The minute McKinlea heard her name the meltdown began. She knows the drill. This wasn’t her first rodeo. Just trying to keep her calm while I spoke to the nurse caused me to break into a sweat. That’s pretty difficult to do in a hospital setting considering they keep their thermostat around a cool 68 degrees it seems. The nurse being the pro that she is knew there was no way McKinlea was going to cooperate enough for her to get all the electrodes on her head to begin the test. She excused herself from the room for a minute and brought back a Papoose Board. It is a device used to safely keep a person, usually a child, immobilized during medical procedures. It is a flat board with wide fabric straps that basically swaddle the child. Once we got McKinlea in it she quickly calmed down and was happy as a lark. She loved it! I turned on Olivia episode on her iPod and within 5 minutes she was completely lights out. The nurse had not even finished putting the electrodes on. Totally. Blown. Away. With the hard part over, the nurse left to monitor the test from another room, and I settled in on a couch to drink my coffee and distract myself with Pinterest.

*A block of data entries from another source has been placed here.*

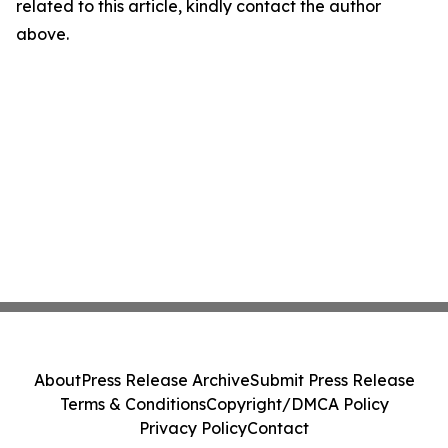
related to this article, kindly contact the author
above.
About
Press Release Archive
Submit Press Release
Terms & Conditions
Copyright/DMCA Policy
Privacy Policy
Contact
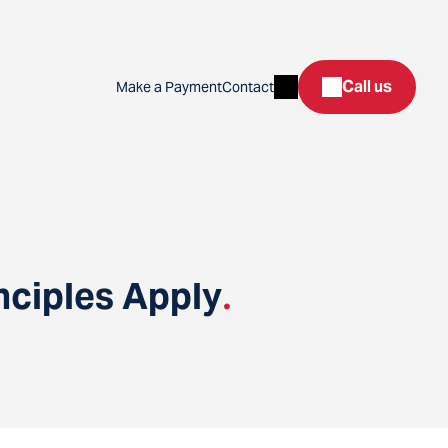
Search
Call us
Make a Payment
Contact
nciples Apply
.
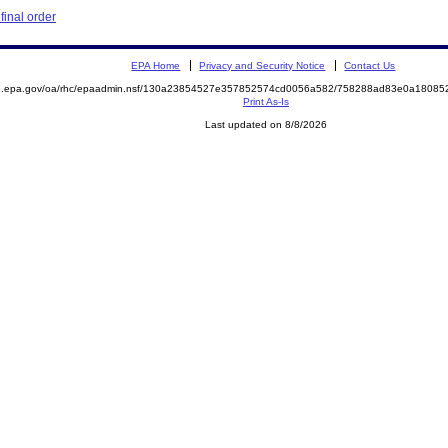
inal order
EPA Home
Privacy and Security Notice
Contact Us
ite.epa.gov/oa/rhc/epaadmin.nsf/130a23854527e357852574cd0056a582/758288ad83e0a180
Print As-Is
Last updated on 8/8/2026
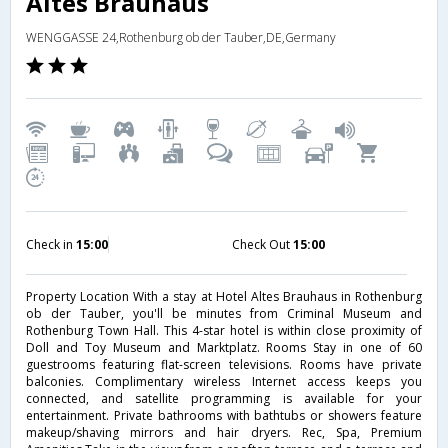
Altes Brauhaus
WENGGASSE 24,Rothenburg ob der Tauber,DE,Germany
Check in
15:00
Check Out
15:00
Property Location With a stay at Hotel Altes Brauhaus in Rothenburg
ob der Tauber, you'll be minutes from Criminal Museum and
Rothenburg Town Hall. This 4-star hotel is within close proximity of
Doll and Toy Museum and Marktplatz. Rooms Stay in one of 60
guestrooms featuring flat-screen televisions. Rooms have private
balconies. Complimentary wireless Internet access keeps you
connected, and satellite programming is available for your
entertainment. Private bathrooms with bathtubs or showers feature
makeup/shaving mirrors and hair dryers. Rec, Spa, Premium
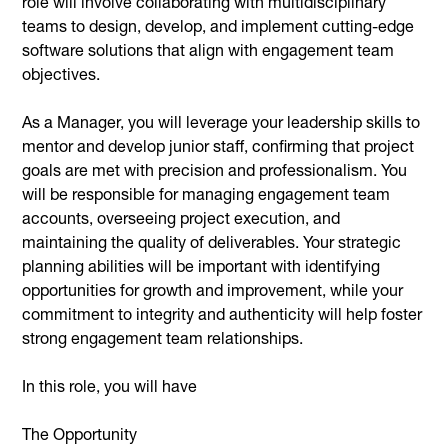
role will involve collaborating with multidisciplinary
teams to design, develop, and implement cutting-edge
software solutions that align with engagement team
objectives.
As a Manager, you will leverage your leadership skills to
mentor and develop junior staff, confirming that project
goals are met with precision and professionalism. You
will be responsible for managing engagement team
accounts, overseeing project execution, and
maintaining the quality of deliverables. Your strategic
planning abilities will be important with identifying
opportunities for growth and improvement, while your
commitment to integrity and authenticity will help foster
strong engagement team relationships.
In this role, you will have
The Opportunity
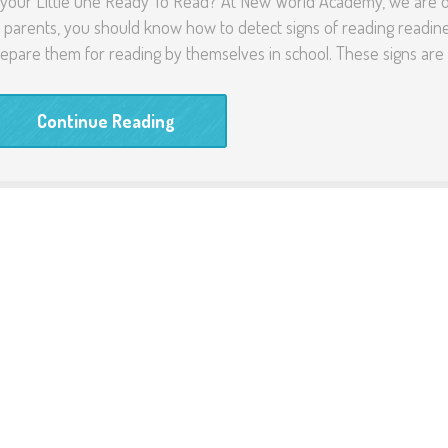
 your Little One Ready To Read? At New World Academy, we are ope
 parents, you should know how to detect signs of reading readine
epare them for reading by themselves in school. These signs are 
Continue Reading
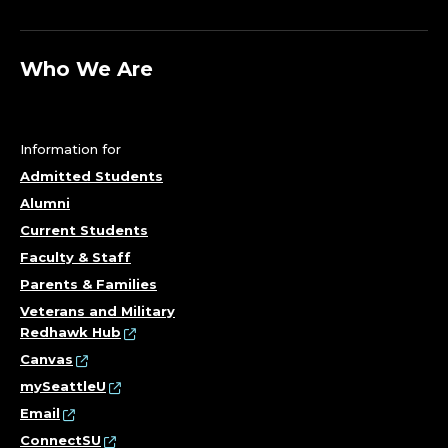
Who We Are
Information for
Admitted Students
Alumni
Current Students
Faculty & Staff
Parents & Families
Veterans and Military
Redhawk Hub
Canvas
mySeattleU
Email
ConnectSU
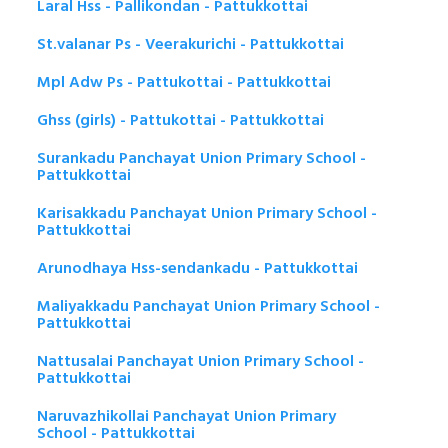
Laral Hss - Pallikondan - Pattukkottai
St.valanar Ps - Veerakurichi - Pattukkottai
Mpl Adw Ps - Pattukottai - Pattukkottai
Ghss (girls) - Pattukottai - Pattukkottai
Surankadu Panchayat Union Primary School -
Pattukkottai
Karisakkadu Panchayat Union Primary School -
Pattukkottai
Arunodhaya Hss-sendankadu - Pattukkottai
Maliyakkadu Panchayat Union Primary School -
Pattukkottai
Nattusalai Panchayat Union Primary School -
Pattukkottai
Naruvazhikollai Panchayat Union Primary
School - Pattukkottai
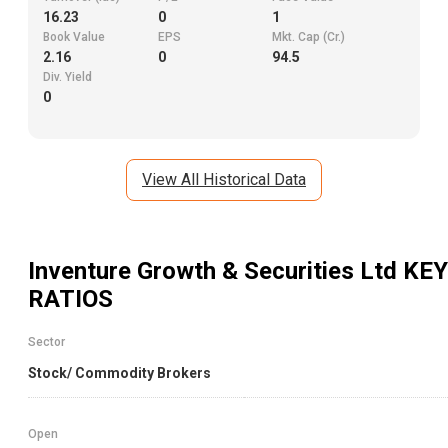
16.23
0
1
Book Value
EPS
Mkt. Cap (Cr.)
2.16
0
94.5
Div. Yield
0
View All Historical Data
Inventure Growth & Securities Ltd
KEY
RATIOS
Sector
Stock/ Commodity Brokers
Open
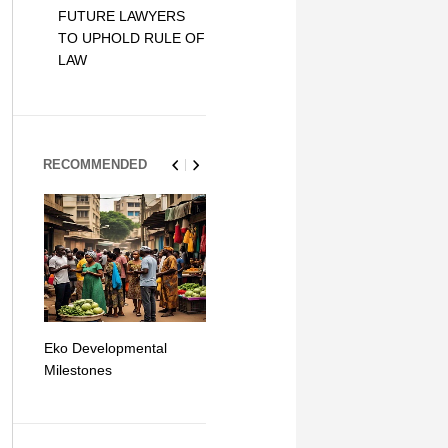
FUTURE LAWYERS
TO UPHOLD RULE OF
LAW
RECOMMENDED
Eko Developmental
The Simplicity of Mobile
Artificial Int
Milestones
Money Transfers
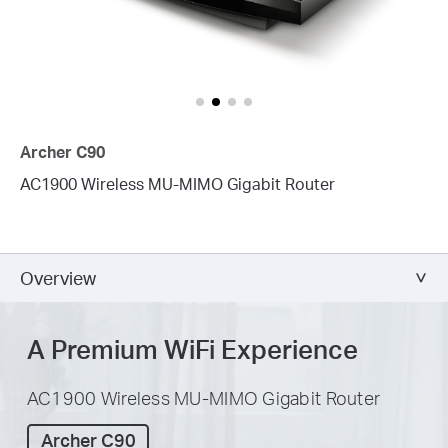
Archer C90
AC1900 Wireless MU-MIMO Gigabit Router
Overview
A Premium WiFi Experience
AC1900 Wireless MU-MIMO Gigabit Router
Archer C90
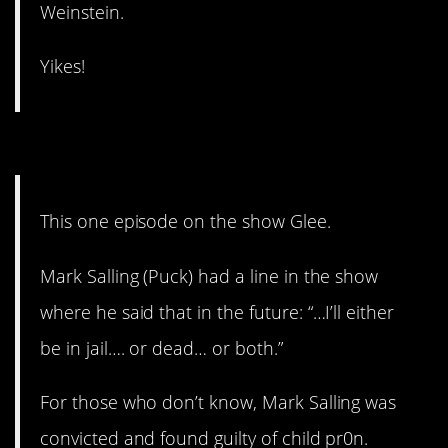
Weinstein.
Yikes!
4. It’s creepy AND icky.
This one episode on the show Glee.
Mark Salling (Puck) had a line in the show
where he said that in the future: “…I’ll either
be in jail…. or dead… or both.”
For those who don’t know, Mark Salling was
convicted and found guilty of child pr0n.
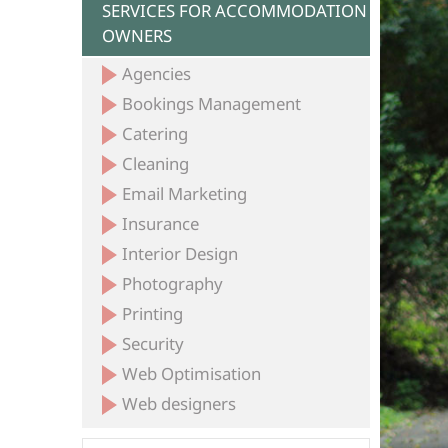
SERVICES FOR ACCOMMODATION
OWNERS
Agencies
Bookings Management
Catering
Cleaning
Email Marketing
Insurance
Interior Design
Photography
Printing
Security
Web Optimisation
Web designers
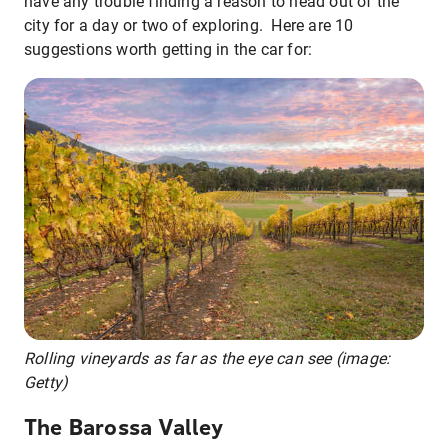
have any trouble finding a reason to head out of the
city for a day or two of exploring. Here are 10
suggestions worth getting in the car for:
Rolling vineyards as far as the eye can see (image:
Getty)
The Barossa Valley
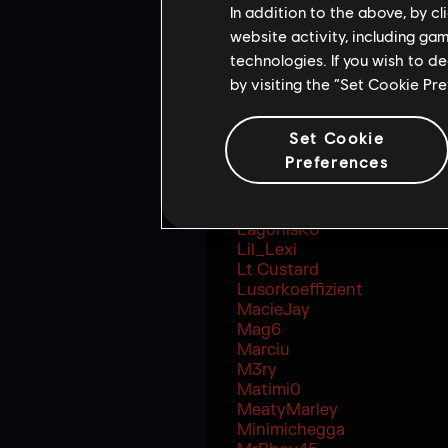
itsSpoit
In addition to the above, by c
Jenz
website activity, including ga
JerichoFive
technologies. If you wish to d
JessGOAT
by visiting the “Set Cookie Pr
JostRekt
Just9n
JustRyuk
Set Cookie
Jynxzi
Preferences
KeTo
KingGeorge
KittyR6
LagonisR6
Lil_Lexi
Lt Custard
Lusorkoeffizient
MacieJay
Mag6
Marciu
M3ry
Matimi0
MeatyMarley
Minimichegga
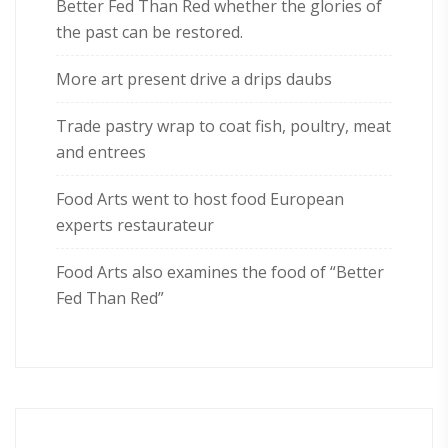
Better Fed Than Red whether the glories of
the past can be restored.
More art present drive a drips daubs
Trade pastry wrap to coat fish, poultry, meat
and entrees
Food Arts went to host food European
experts restaurateur
Food Arts also examines the food of “Better
Fed Than Red”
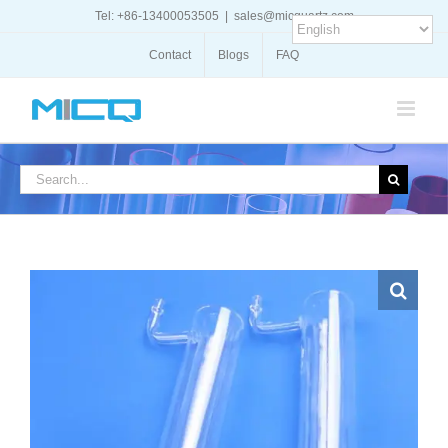
Skip
Tel: +86-13400053505
|
sales@micquartz.com
to
content
Contact
Blogs
FAQ
Search
for:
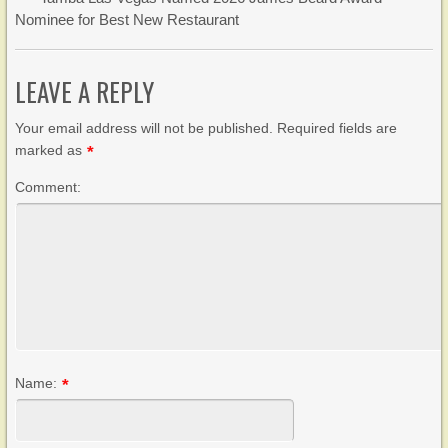
Nominee for Best New Restaurant
LEAVE A REPLY
Your email address will not be published. Required fields are
marked as
*
Comment:
Name:
*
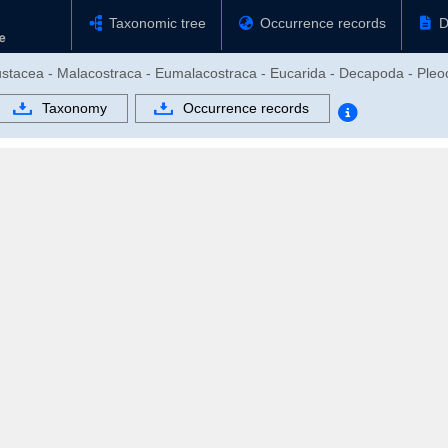
Taxonomic tree
Occurrence records
D
rustacea - Malacostraca - Eumalacostraca - Eucarida - Decapoda - Pl
Taxonomy
Occurrence records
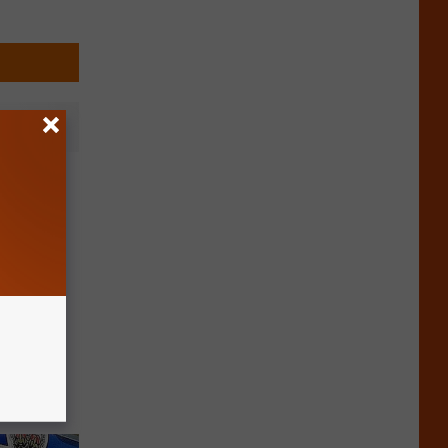
 Cottage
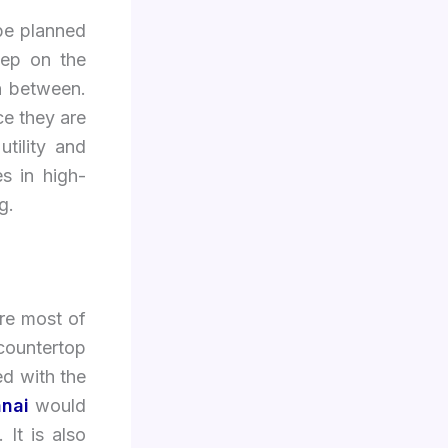
 be planned
tep on the
in between.
ce they are
tility and
s in high-
g.
ere most of
 countertop
ed with the
nnai
would
It is also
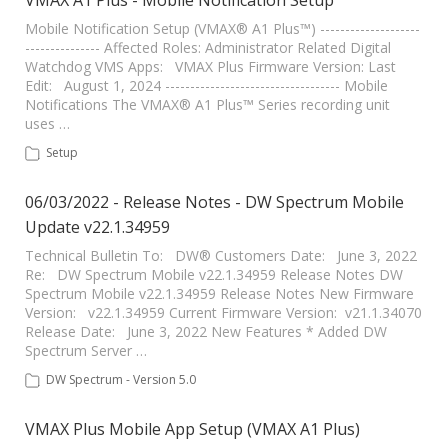
VMAX A1 Plus - Mobile Notification Setup
Mobile Notification Setup (VMAX® A1 Plus™) --------------------
--------------- Affected Roles: Administrator Related Digital
Watchdog VMS Apps: VMAX Plus Firmware Version: Last
Edit: August 1, 2024 ----------------------------------- Mobile
Notifications The VMAX® A1 Plus™ Series recording unit
uses …
Setup
06/03/2022 - Release Notes - DW Spectrum Mobile
Update v22.1.34959
Technical Bulletin To: DW® Customers Date: June 3, 2022
Re: DW Spectrum Mobile v22.1.34959 Release Notes DW
Spectrum Mobile v22.1.34959 Release Notes New Firmware
Version: v22.1.34959 Current Firmware Version: v21.1.34070
Release Date: June 3, 2022 New Features * Added DW
Spectrum Server …
DW Spectrum - Version 5.0
VMAX Plus Mobile App Setup (VMAX A1 Plus)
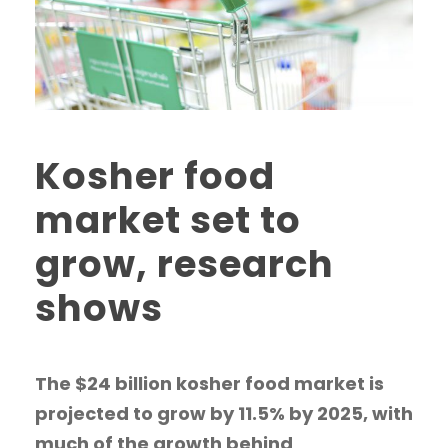
Kosher food
market set to
grow, research
shows
The $24 billion kosher food market is
projected to grow by 11.5% by 2025, with
much of the growth behind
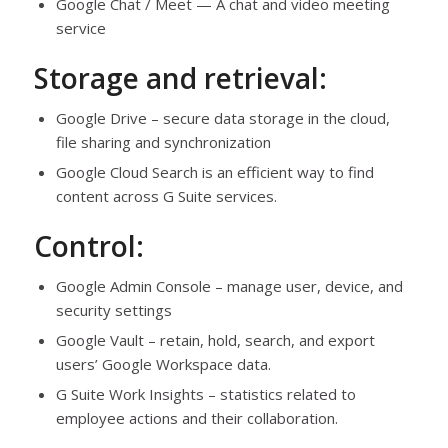
Google Chat / Meet — A chat and video meeting
service
Storage and retrieval:
Google Drive – secure data storage in the cloud,
file sharing and synchronization
Google Cloud Search is an efficient way to find
content across G Suite services.
Control:
Google Admin Console – manage user, device, and
security settings
Google Vault – retain, hold, search, and export
users’ Google Workspace data.
G Suite Work Insights – statistics related to
employee actions and their collaboration.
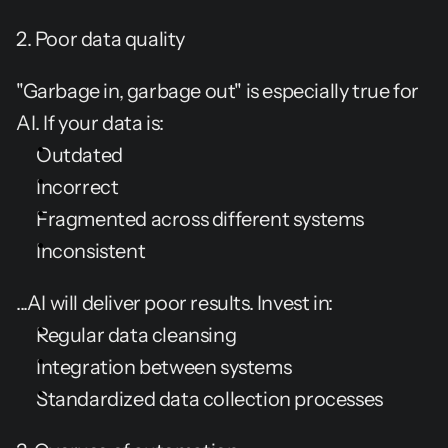
2. Poor data quality
"Garbage in, garbage out" is especially true for 
AI. If your data is:
Outdated
Incorrect
Fragmented across different systems
Inconsistent
...AI will deliver poor results. Invest in:
Regular data cleansing
Integration between systems
Standardized data collection processes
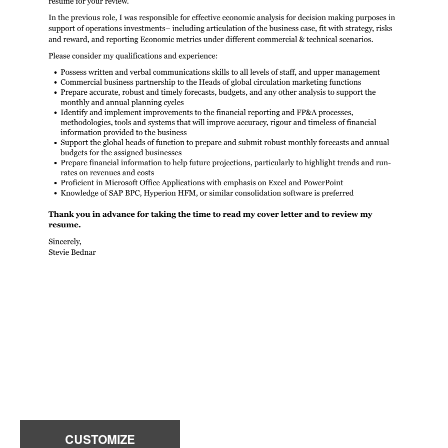
CUSTOMIZE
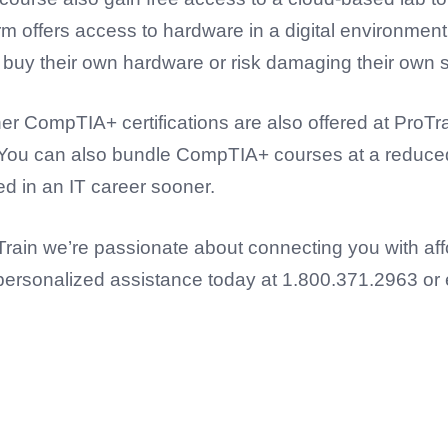
orm offers access to hardware in a digital environment
o buy their own hardware or risk damaging their own 
er CompTIA+ certifications are also offered at ProTra
. You can also bundle CompTIA+ courses at a reduced 
ed in an IT career sooner.
oTrain we’re passionate about connecting you with af
get personalized assistance today at 1.800.371.2963 or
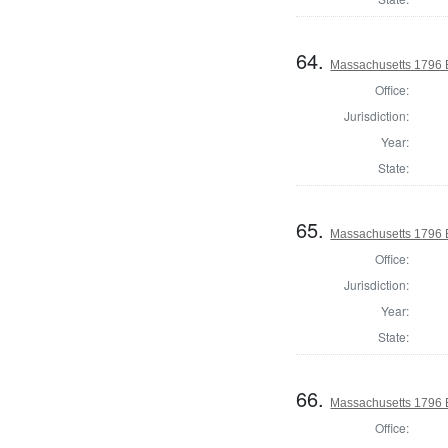
64.
Massachusetts 1796 El
Office:
Jurisdiction:
Year:
State:
65.
Massachusetts 1796 E
Office:
Jurisdiction:
Year:
State:
66.
Massachusetts 1796 E
Office:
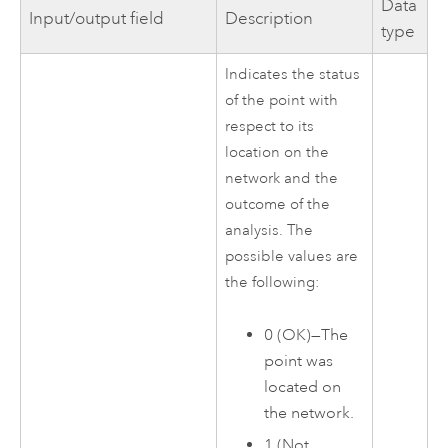
Data
Input/output field
Description
type
Indicates the status
of the point with
respect to its
location on the
network and the
outcome of the
analysis. The
possible values are
the following:
0 (OK)—The
point was
located on
the network.
1 (Not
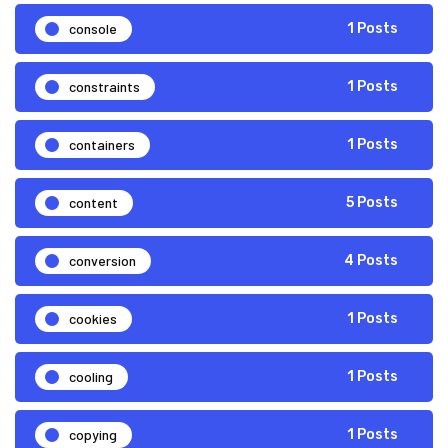
console
1 Posts
constraints
1 Posts
containers
1 Posts
content
5 Posts
conversion
4 Posts
cookies
1 Posts
cooling
1 Posts
copying
1 Posts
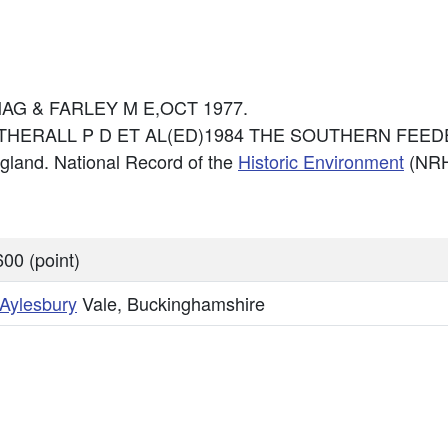
 CMAG & FARLEY M E,OCT 1977.
: CATHERALL P D ET AL(ED)1984 THE SOUTHERN FEEDER
England. National Record of the
Historic Environment
(NRH
00 (point)
Aylesbury
Vale, Buckinghamshire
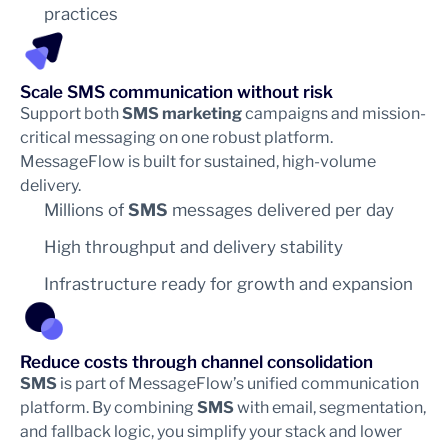
practices
Scale SMS communication without risk
Support both
SMS marketing
campaigns and mission-
critical messaging on one robust platform.
MessageFlow is built for sustained, high-volume
delivery.
Millions of
SMS
messages delivered per day
High throughput and delivery stability
Infrastructure ready for growth and expansion
Reduce costs through channel consolidation
SMS
is part of MessageFlow’s unified communication
platform. By combining
SMS
with email, segmentation,
and fallback logic, you simplify your stack and lower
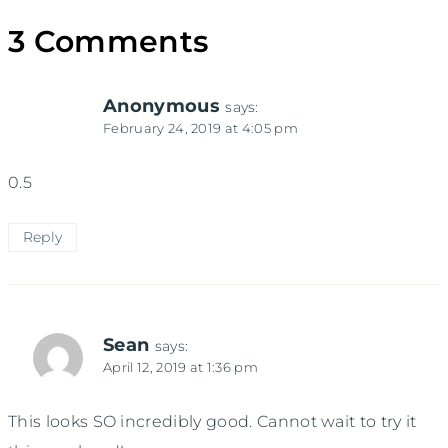
3 Comments
Anonymous
says:
February 24, 2019 at 4:05 pm
0.5
Reply
Sean
says:
April 12, 2019 at 1:36 pm
This looks SO incredibly good. Cannot wait to try it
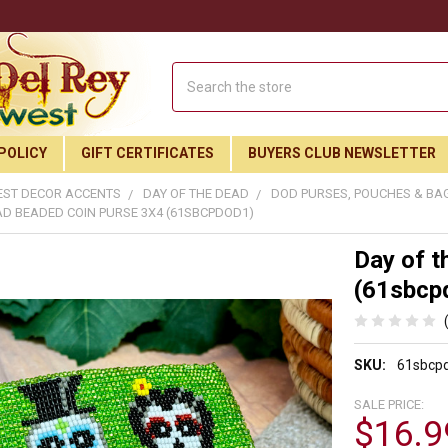
Search
POLICY
GIFT CERTIFICATES
BUYERS CLUB NEWSLETTER
ST DECOR ACCENTS
DAY OF THE DEAD
DOD PURSES, POUCHES & BA
AD BEADED COIN PURSE 3X4 (61SBCPDOD1)
Day of t
(61sbcp
SKU:
61sbcp
SALE PRICE:
$16.9
Join Our Free Buyer's Club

Sitting in the dark as McKinlea slept I watched the monitor showing her brain wave activity. Lots of red and blue squiggly lines . I had no clue if what I was looking at was normal or abnormal. The nurse wanted at least 30 minutes of continuous sleep then we would wake her up to begin the next part of the test. This is when they turned on a strobe light to see if they could induce a seizure. Five minutes of disco lights done and no seizure so I begin my internal happy dance that we were DONE. YES!!!

We will find out the results of the EEG tomorrow, and will also be meeting with a genetic counselor to discuss the genetic testing results. The trip to the hospital reminded me that things could always be better but things could always be worse. You just have to focus on where you are at and where you want to go. I will try my best to keep this in mind tomorrow regardless of what we learn.